The piece opens with Yevnine tossing and turning, her mental distress underscored by momentary blasts of white noise which interrupt the sound of her heartbeat. These interruptions draw the audience into Louise’s world, creating a corollary to her experience without trying to depict it naturalistically – we were given an experiential suggestion of her mental state, without any clumsy attempt to suggest that this is the same as her experience.

This experiential approach is combined, through the puppets, with a symbolic rendering of the feelings and contradictions associated with bipolar. A fanciful dance with a blue-velvet-trimmed coat in her wardrobe, and her desire to impress this notional gentleman with her painting leads to her being pursued by, and pursuing, an oversized figure with a hideous green face, as her manic episode grows out of control and she neglects to take her medication.

Although bipolar disorder is linked to creativity in this production, as her mania drives her to paint, the company avoid the post-Romantic suggestion that her experience somehow makes her a better artist. A period of depression causes her, egged on by a pterodactyl-like apparition with the same green face as the blue-coated gentleman, to destroy the painting she has been working on while manic. We are shown that this is a repeated pattern, and never get to see what she has actually painted, as the canvas always points away from the audience.

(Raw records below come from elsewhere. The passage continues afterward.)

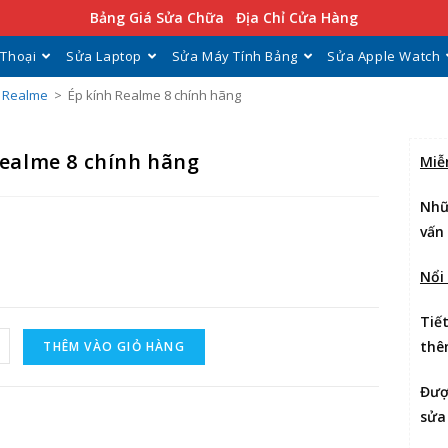
Bảng Giá Sửa Chữa
Địa Chỉ Cửa Hàng
 Thoại
Sửa Laptop
Sửa Máy Tính Bảng
Sửa Apple Watch
h Realme
>
Ép kính Realme 8 chính hãng
Realme 8 chính hãng
Miễ
Nhữ
vấn
Nổi
Tiế
thê
THÊM VÀO GIỎ HÀNG
Đư
sửa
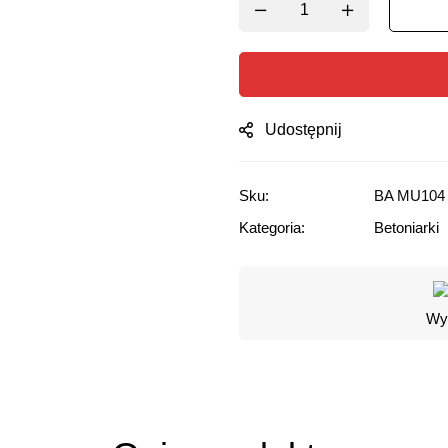
Udostępnij
Sku:
BA MU104
Kategoria:
Betoniarki
Wyg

While it sanctions medical intervention by showing the result of a failure to take the medication brought to her by the nurse, Josie, the production also avoids the trap of taking a straightforwardly ‘medical model’ approach to mental illness. Mid-way through the show, Louise is warned of the consequences of giving into her mania, symbolised by a drink of blue liquid left her by the green-faced gentleman, by a pair of heads she finds in her wardrobe. Both have ended up there as a result of the gentleman’s courtship, one missing an eye and one having suffered burns. The figures could be interpreted as women who have lost their lives due to bipolar disorder, but even in their pitiful state one argues that following the gentleman is worth it, while the other sanctions caution.

At the end of the production, Louise is discovered by Josie attempting to fight off the coat, and is administered an unnamed drug by injection in order to calm her mania. Having calmed Louise down sufficiently, and convinced her that the coat is only a coat, Josie steps out of the room for a moment, at which point Louise, trying on the coat to prove she no longer believes it alive, is dragged into the wardrobe by it. Josie returns and finds Louise missing, although the audience can see that her head has replaced the earlier figures in the wardrobe.

It is not certain that Louise has committed suicide, as Josie finds no trace of her, but it is strongly implied, and the ending thus avoids simplistically suggesting that medical intervention is all that is needed, instead bringing medical approaches into dialogue with lived experiences of mental illness and emphasising the lack of a ‘miracle cure’ (another interpretation of Louise’s disappearance could be that it implies a continuing cycle of stability, highs and lows).

Theatre Temoin have achieved a remarkable feat in the sensitivity with which The Fantasist treats mental illness, the combination of different styles and media blending to emphasise different facets of the experience of mental illness and bring out the contradictions between them. If you happen to have a spare afternoon left before the end of the Fringe, you could do a lot worse than getting a ticket to this – but hurry, the production I saw today was totally sold out.